Save the Snakes

Snakes get a bad rap. Just the way snakes move freaks some folks out, not to mention the venom. When you get to know a bit more about them, though, you might understand why we think snakes are worth saving.

According to the CDC, between 7,000 and 8,000 humans are bit by venomous snakes in the United States each year, and around five of those will die. For perspective, though, 49 people die, on average, from lightning strikes. Unlike lightning, which does not care, snakes would rather not bite you, because that rarely ends well for the snake. Instead, snakes will go out of their way to get out of your way and go about the business of catching prey, which is what that venom is really for.

snake skeleton

Image by Denis Doukhan from Pixabay

The name “snake” comes from an Old English word, “snaca,” which means “to crawl or to creep.” They do not actually creep, though. Snakes slither, which is the serpentine motion you often see. They also “walk” on their belly scales to move slowly straight ahead, or bunch up then stretch forward like an accordion. While they have no actual legs, their ancestors did. Many snakes still have what remains of the pelvic and leg bones in there.

Going legless could not have been a bad idea, since some lizards decided to do it, too. Wait! Isn’t a legless lizard just another snake? Nope, and if you are not sure, have a staring contest. If they blink, they are a lizard. Snakes have no eyelids. Instead, their eyes are covered with a transparent scale for protection. The scale will shed along with the rest of the snake’s skin.

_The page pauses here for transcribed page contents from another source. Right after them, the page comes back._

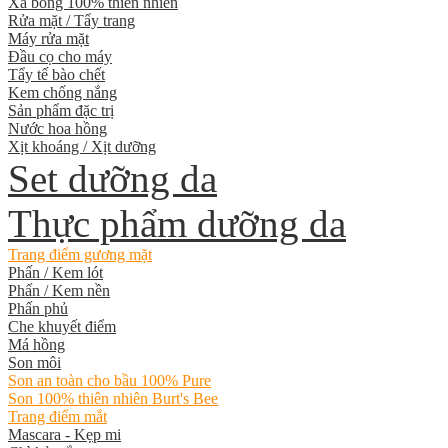
Xà bông 100% thiên nhiên
Rửa mặt / Tẩy trang
Máy rửa mặt
Đầu cọ cho máy
Tẩy tế bào chết
Kem chống nắng
Sản phẩm đặc trị
Nước hoa hồng
Xịt khoáng / Xịt dưỡng
Set dưỡng da
Thực phẩm dưỡng da
Trang điểm gương mặt
Phấn / Kem lót
Phấn / Kem nền
Phấn phủ
Che khuyết điểm
Má hồng
Son môi
Son an toàn cho bầu 100% Pure
Son 100% thiên nhiên Burt's Bee
Trang điểm mắt
Mascara - Kẹp mi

While shedding is common in the reptile world, the way snakes slide out of their skins and leave them behind in one piece is unique. The process is so mysterious and wonderful that humans have symbolically associated it with growth and transformation. The poor snakes must go around being spiritually significant, as if being nature’s rodent control service was not burden enough.

Image by Engin Akyurt from Pixabay

Rats, mice, and other small mammals make up a good portion of a snake’s diet. In keeping the rodent population controlled, snakes also reduce the number of ticks which carry Lyme and other diseases. Whenever we get a call about a snake hanging around where they are not wanted, the first thing we ask is, “What is the snake eating?” Chances are good there is something there attracting mice. The snake is doing pest management for you and will not even send you a bill.

While we specialize in turtles, our door is open to any injured reptiles in need of care. We think snakes are fascinating and recognize how important they are to the ecosystems they occupy. We will keep learning and working hard to save the snakes.